The Real Reason Corporate Profits are Rising

Posted by Paul Vigna on February 08, 2011
Earnings, Economy, Markets

This shouldn’t come as a surprise to dedicated readers of The Upshot or this blog, but there are a couple of reasons why corporate America looks so healthy these days, and it has nothing to do with the state of the consumer.

The main source of revenue growth for corporations is overseas sales, as Gluskin Sheff’s David Rosenberg points out today (see below.) That plus a ruthless obsession with cost-cutting have been the two drivers of corporate America’s recovery (you could add, too, official government policy to make banks profitable again. Okay, three, three main drivers.) Meanwhile, sales growth is the U.S. is running at barely a 3% clip, Rosenberg points out. It gets back to something we’ve been saying for a while: there just isn’t a lot of demand in the U.S., and because of that, companies aren’t doing a lot of hiring over here.

Do not kid yourself; the American economy is still digging its way out of a deep, deep hole, and it will be some time before it’s capable of supporting the populace on its own. It’ll be interesting to see whether or not the Fed has the brass to turn off the spigots in June when QE2 runs out or, Heaven forbid, actually raise interest rates.

Mark this well: the fact that the Fed still has its fed funds rate at zero, zero, tells you everything you need to know about how the Fed really feels about the economy. Absolutely everything.

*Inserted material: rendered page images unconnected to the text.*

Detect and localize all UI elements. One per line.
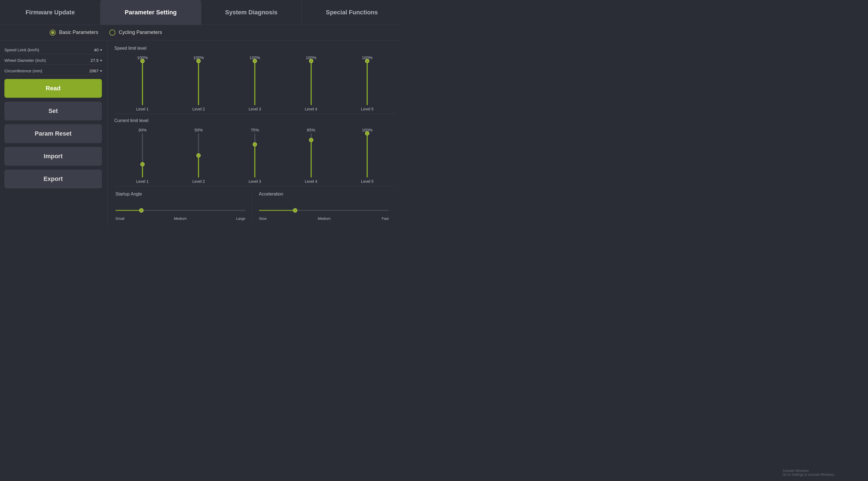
param-speed-limit: Speed Limit (km/h) 40 ▾ xyxy=(4,46,102,54)
slider-col-level-3[interactable]: 100%Level 3 xyxy=(230,55,280,111)
slider-level-label: Level 4 xyxy=(305,179,317,184)
circumference-value: 2067 xyxy=(89,68,99,73)
import-button[interactable]: Import xyxy=(4,147,102,166)
radio-circle-cycling xyxy=(109,30,115,36)
vert-thumb[interactable] xyxy=(365,131,369,136)
vert-thumb[interactable] xyxy=(140,162,145,167)
vert-thumb[interactable] xyxy=(309,59,313,63)
slider-col-level-3[interactable]: 75%Level 3 xyxy=(230,127,280,184)
startup-large-label: Large xyxy=(236,216,245,221)
vert-track xyxy=(198,61,199,105)
param-reset-button[interactable]: Param Reset xyxy=(4,124,102,143)
acceleration-fill xyxy=(259,210,296,211)
tab-special-functions[interactable]: Special Functions xyxy=(302,0,402,25)
radio-basic-params[interactable]: Basic Parameters xyxy=(50,30,98,36)
slider-level-label: Level 3 xyxy=(248,107,261,111)
vert-track xyxy=(198,133,199,178)
slider-level-label: Level 1 xyxy=(136,107,149,111)
slider-col-level-2[interactable]: 50%Level 2 xyxy=(174,127,223,184)
set-button[interactable]: Set xyxy=(4,101,102,120)
slider-pct-level-4: 85% xyxy=(307,127,315,132)
speed-limit-section: Speed limit level 100%Level 1100%Level 2… xyxy=(114,45,395,114)
tab-firmware-update[interactable]: Firmware Update xyxy=(0,0,100,25)
vert-track xyxy=(367,61,368,105)
wheel-diameter-value: 27.5 xyxy=(91,58,99,63)
param-wheel-diameter: Wheel Diameter (Inch) 27.5 ▾ xyxy=(4,56,102,65)
slider-col-level-1[interactable]: 30%Level 1 xyxy=(118,127,167,184)
vert-fill xyxy=(311,140,312,178)
slider-level-label: Level 5 xyxy=(361,179,374,184)
slider-pct-level-1: 30% xyxy=(138,127,147,132)
top-navigation: Firmware Update Parameter Setting System… xyxy=(0,0,402,25)
basic-params-label: Basic Parameters xyxy=(59,30,98,35)
circumference-label: Circumference (mm) xyxy=(4,68,42,73)
startup-angle-slider[interactable] xyxy=(115,208,245,213)
vert-track xyxy=(254,61,255,105)
acceleration-track xyxy=(259,210,389,211)
speed-limit-sliders: 100%Level 1100%Level 2100%Level 3100%Lev… xyxy=(114,53,395,114)
slider-col-level-2[interactable]: 100%Level 2 xyxy=(174,55,223,111)
slider-col-level-4[interactable]: 85%Level 4 xyxy=(286,127,336,184)
startup-small-label: Small xyxy=(115,216,125,221)
main-layout: Speed Limit (km/h) 40 ▾ Wheel Diameter (… xyxy=(0,40,402,227)
wheel-diameter-select[interactable]: 27.5 ▾ xyxy=(91,58,102,63)
startup-medium-label: Medium xyxy=(174,216,187,221)
speed-limit-value: 40 xyxy=(94,48,99,52)
slider-col-level-1[interactable]: 100%Level 1 xyxy=(118,55,167,111)
startup-angle-fill xyxy=(115,210,142,211)
radio-cycling-params[interactable]: Cycling Parameters xyxy=(109,30,162,36)
vert-track xyxy=(142,61,143,105)
bottom-sections: Startup Angle Small Medium Large Acceler… xyxy=(114,190,395,222)
accel-medium-label: Medium xyxy=(318,216,331,221)
slider-level-label: Level 5 xyxy=(361,107,374,111)
slider-col-level-5[interactable]: 100%Level 5 xyxy=(342,127,392,184)
vert-fill xyxy=(254,61,255,105)
wheel-diameter-label: Wheel Diameter (Inch) xyxy=(4,58,46,63)
acceleration-thumb[interactable] xyxy=(293,208,297,213)
vert-thumb[interactable] xyxy=(196,59,201,63)
vert-thumb[interactable] xyxy=(365,59,369,63)
sub-navigation: Basic Parameters Cycling Parameters xyxy=(0,25,402,40)
vert-thumb[interactable] xyxy=(253,59,257,63)
slider-col-level-4[interactable]: 100%Level 4 xyxy=(286,55,336,111)
speed-limit-section-title: Speed limit level xyxy=(114,46,395,51)
export-button[interactable]: Export xyxy=(4,170,102,188)
slider-col-level-5[interactable]: 100%Level 5 xyxy=(342,55,392,111)
speed-limit-select[interactable]: 40 ▾ xyxy=(94,48,102,52)
left-panel: Speed Limit (km/h) 40 ▾ Wheel Diameter (… xyxy=(0,40,108,227)
speed-limit-label: Speed Limit (km/h) xyxy=(4,48,39,52)
vert-thumb[interactable] xyxy=(196,153,201,158)
vert-fill xyxy=(254,144,255,178)
vert-fill xyxy=(142,61,143,105)
vert-thumb[interactable] xyxy=(253,142,257,147)
vert-thumb[interactable] xyxy=(309,138,313,142)
startup-angle-thumb[interactable] xyxy=(139,208,144,213)
circumference-select[interactable]: 2067 ▾ xyxy=(89,68,102,73)
vert-fill xyxy=(367,61,368,105)
speed-limit-arrow: ▾ xyxy=(100,48,102,52)
startup-angle-title: Startup Angle xyxy=(115,192,245,197)
startup-angle-track xyxy=(115,210,245,211)
tab-parameter-setting[interactable]: Parameter Setting xyxy=(100,0,201,25)
startup-angle-labels: Small Medium Large xyxy=(115,216,245,221)
vert-fill xyxy=(198,61,199,105)
slider-level-label: Level 1 xyxy=(136,179,149,184)
read-button[interactable]: Read xyxy=(4,79,102,98)
current-limit-section: Current limit level 30%Level 150%Level 2… xyxy=(114,117,395,186)
vert-track xyxy=(254,133,255,178)
vert-thumb[interactable] xyxy=(140,59,145,63)
acceleration-slider[interactable] xyxy=(259,208,389,213)
accel-fast-label: Fast xyxy=(382,216,389,221)
current-limit-section-title: Current limit level xyxy=(114,118,395,123)
tab-system-diagnosis[interactable]: System Diagnosis xyxy=(201,0,302,25)
accel-slow-label: Slow xyxy=(259,216,267,221)
circumference-arrow: ▾ xyxy=(100,69,102,73)
cycling-params-label: Cycling Parameters xyxy=(119,30,162,35)
vert-fill xyxy=(311,61,312,105)
radio-circle-basic xyxy=(50,30,56,36)
vert-fill xyxy=(367,133,368,178)
vert-fill xyxy=(198,155,199,178)
vert-track xyxy=(367,133,368,178)
slider-level-label: Level 2 xyxy=(192,179,205,184)
slider-level-label: Level 2 xyxy=(192,107,205,111)
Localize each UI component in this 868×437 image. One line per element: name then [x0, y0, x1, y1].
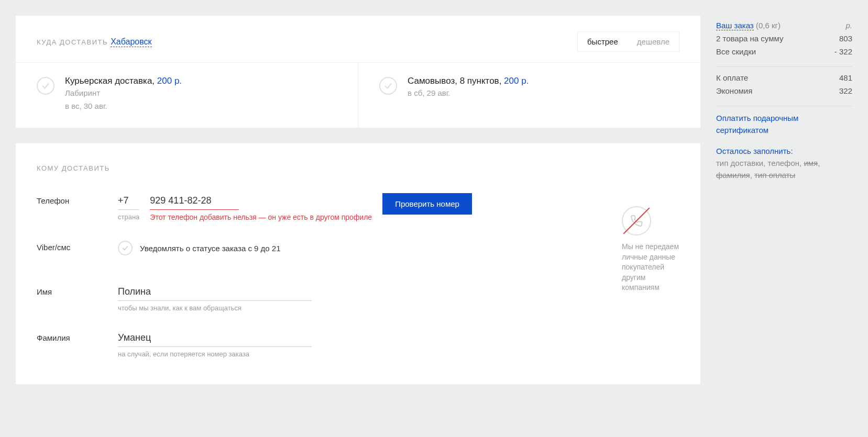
surname-input[interactable]	[118, 330, 312, 347]
viber-label: Viber/смс	[37, 240, 118, 252]
country-hint: страна	[118, 213, 139, 221]
verify-phone-button[interactable]: Проверить номер	[382, 193, 472, 215]
save-value: 322	[839, 86, 852, 95]
surname-hint: на случай, если потеряется номер заказа	[118, 350, 249, 358]
gift-cert-link[interactable]: Оплатить подарочным сертификатом	[716, 114, 798, 135]
speed-price-toggle: быстрее дешевле	[577, 31, 679, 52]
name-hint: чтобы мы знали, как к вам обращаться	[118, 304, 241, 312]
discount-value: - 322	[834, 47, 852, 56]
remaining-list: тип доставки, телефон, имя, фамилия, тип…	[716, 158, 852, 181]
name-input[interactable]	[118, 284, 312, 301]
delivery-option-courier[interactable]: Курьерская доставка, 200 р. Лабиринт в в…	[16, 63, 358, 128]
save-label: Экономия	[716, 86, 752, 95]
city-link[interactable]: Хабаровск	[111, 37, 151, 47]
toggle-faster[interactable]: быстрее	[578, 32, 628, 51]
radio-unchecked-icon	[379, 77, 397, 95]
surname-label: Фамилия	[37, 330, 118, 342]
phone-error: Этот телефон добавить нельзя — он уже ес…	[150, 213, 372, 221]
items-value: 803	[839, 34, 852, 43]
recipient-section-label: КОМУ ДОСТАВИТЬ	[37, 164, 679, 172]
discount-label: Все скидки	[716, 47, 756, 56]
notification-checkbox[interactable]	[118, 241, 133, 255]
recipient-card: КОМУ ДОСТАВИТЬ Телефон страна Этот телеф…	[16, 143, 700, 384]
name-label: Имя	[37, 284, 118, 296]
total-value: 481	[839, 73, 852, 82]
option-subtitle: Лабиринт	[65, 87, 182, 99]
remaining-title: Осталось заполнить:	[716, 147, 852, 155]
order-summary-sidebar: Ваш заказ (0,6 кг) р. 2 товара на сумму …	[716, 16, 852, 384]
delivery-card: КУДА ДОСТАВИТЬ Хабаровск быстрее дешевле…	[16, 16, 700, 128]
delivery-option-pickup[interactable]: Самовывоз, 8 пунктов, 200 р. в сб, 29 ав…	[358, 63, 700, 128]
phone-label: Телефон	[37, 193, 118, 205]
no-share-phone-icon	[622, 206, 651, 236]
option-date: в сб, 29 авг.	[408, 87, 529, 99]
order-weight: (0,6 кг)	[756, 21, 781, 30]
option-title: Курьерская доставка, 200 р.	[65, 76, 182, 86]
items-label: 2 товара на сумму	[716, 34, 783, 43]
phone-input[interactable]	[150, 193, 239, 210]
order-title-link[interactable]: Ваш заказ	[716, 21, 754, 30]
country-code-input[interactable]	[118, 193, 139, 210]
privacy-notice: Мы не передаем личные данные покупателей…	[622, 206, 679, 293]
radio-unchecked-icon	[37, 77, 54, 95]
option-date: в вс, 30 авг.	[65, 100, 182, 113]
total-label: К оплате	[716, 73, 748, 82]
option-title: Самовывоз, 8 пунктов, 200 р.	[408, 76, 529, 86]
order-currency: р.	[845, 21, 852, 30]
notification-text: Уведомлять о статусе заказа с 9 до 21	[140, 244, 281, 253]
delivery-section-label: КУДА ДОСТАВИТЬ Хабаровск	[37, 37, 152, 47]
toggle-cheaper[interactable]: дешевле	[628, 32, 679, 51]
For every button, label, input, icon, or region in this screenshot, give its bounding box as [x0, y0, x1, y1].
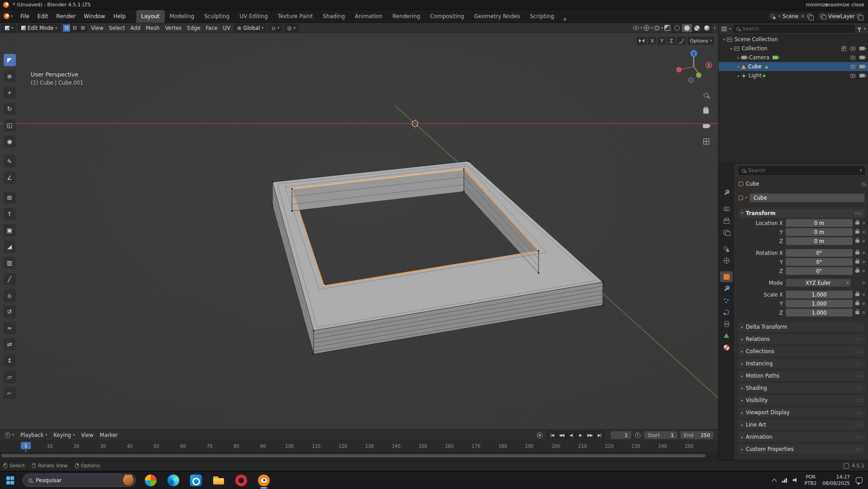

The economy will not recover until you see millions of jobs being created, jobs that pay good, solid, living wages, the kind of jobs with which you can raise a family. Until then, it’s all just smoke and mirrors.

From Rosenberg:

LOOKING AT SALES, NOT JUST EARNINGS

We are hearing how great S&P 500 sales are doing so far for Q4 — up 7.7% and beating estimates by the highest margin in a half-decade. We scoured the data as best we could and found that almost all the growth in sales is coming from outside the U.S.A. where revenues are growing at barely a 3% annual rate. The pace is around 20% for foreign-derived sources. So the question is what happens to revenues if the foreign stuff comes under some downward pressure in view of the policy tightening in most emerging markets and the fiscal tourniquet being applied through most of Europe.

The two reasons why companies have had such success in driving their profit growth into a V-shaped recovery has been via an exceptionally robust foreign sales performance and relentless cost-cutting. But you can’t cut costs forever and we are already seeing signs that the downward momentum in unit labour costs is subsiding. On top of that is the surge in material costs, which we have not seen percolate yet, but will surely compress margins from their current five-decade highs.

We should start to get some corporate guidance numbers next week but for the time being we do have the analyst upgrade-downgrade ratios, which has stagnated recently. They are no longer going up and are actually going down in six of the ten sectors. Those with positive momentum include technology and materials. Utilities and consumer discretionary are not screening well at all.